[Collected data]
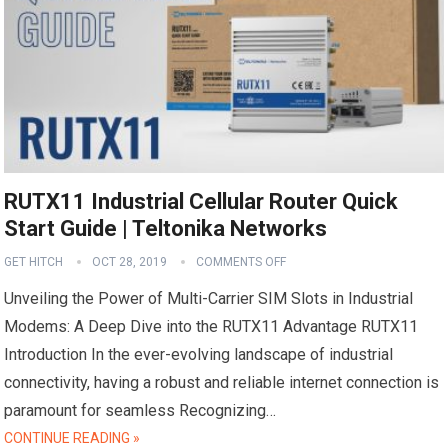
RUTX11 Industrial Cellular Router Quick
Start Guide | Teltonika Networks
GET HITCH
OCT 28, 2019
COMMENTS OFF
Unveiling the Power of Multi-Carrier SIM Slots in Industrial
Modems: A Deep Dive into the RUTX11 Advantage RUTX11
Introduction In the ever-evolving landscape of industrial
connectivity, having a robust and reliable internet connection is
paramount for seamless Recognizing…
CONTINUE READING »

→ **Work request**: Leave the pictures behind and transcribe every record above exactly.

→ **Reply**:
RUTX11 Industrial Cellular Router Quick
Start Guide | Teltonika Networks
GET HITCH
OCT 28, 2019
COMMENTS OFF
Unveiling the Power of Multi-Carrier SIM Slots in Industrial
Modems: A Deep Dive into the RUTX11 Advantage RUTX11
Introduction In the ever-evolving landscape of industrial
connectivity, having a robust and reliable internet connection is
paramount for seamless Recognizing…
CONTINUE READING »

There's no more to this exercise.